Matthieu Ricard: "Des personnes très rationnelles reconsidèrent la méditation"
L'intérêt qu'on porte à cette discipline tient à l'engouement actuel pour les philosophies orientales, mais aussi aux travaux scientifiques récents, qui en montrent les bienfaits sur notre équilibre et notre santé. Le point avec Matthieu Ricard, moine bouddhiste, photographe, écrivain et ardent méditant.
Peut-on aujourd'hui assurer que la pratique de la méditation a des effets sur le cerveau?
La psychologie appliquée et les études cliniques ont montré de façon très précise que l'exercice de la méditation entraîne des effets bénéfiques, à court mais aussi à long terme, sur nos fonctions neuronales et, par voie de conséquence, sur notre santé. Ces recherches récentes ont concouru à donner à la méditation ses "lettres de noblesse" en Occident.
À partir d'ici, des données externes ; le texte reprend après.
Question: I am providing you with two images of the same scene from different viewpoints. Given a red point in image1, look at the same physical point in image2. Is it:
Grâce à elles, des personnes très rationnelles, qui ne s'y seraient jamais intéressées, commencent à la considérer comme un élément précieux pour notre équilibre, tout comme on admet désormais les bienfaits de l'exercice physique sur la santé et la longévité.
Concrètement, quels bienfaits ont été prouvés scientifiquement?
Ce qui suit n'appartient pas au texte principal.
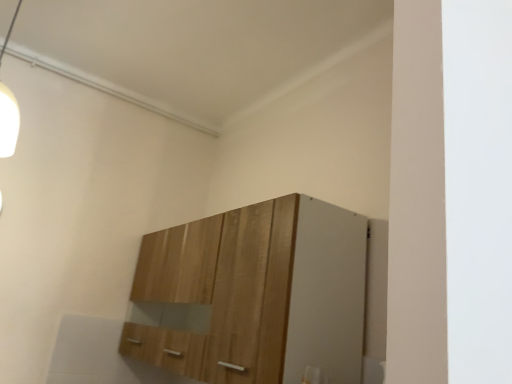 Where is `wooden cabinet at center`? This screenshot has width=512, height=384. wooden cabinet at center is located at coordinates (253, 295).

The width and height of the screenshot is (512, 384). What do you see at coordinates (253, 295) in the screenshot?
I see `wooden cabinet at center` at bounding box center [253, 295].

Locate an element on the screen. wooden cabinet at center is located at coordinates (253, 295).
Les expériences ont montré que vingt minutes de pratique journalière contribuent significativement à la réduction de l'anxiété, du stress, de la tendance à la colère (dont les effets néfastes sur la santé sont bien établis) et des risques de rechute en cas de dépression grave. Huit semaines de méditation, à raison de trente minutes par jour, s'accompagnent d'un renforcement notable du système immunitaire et des facultés d'attention, ainsi que d'une diminution de la tension artérielle chez les sujets hypertendus ou encore d'une accélération de la guérison de certaines maladies de peau, comme le psoriasis.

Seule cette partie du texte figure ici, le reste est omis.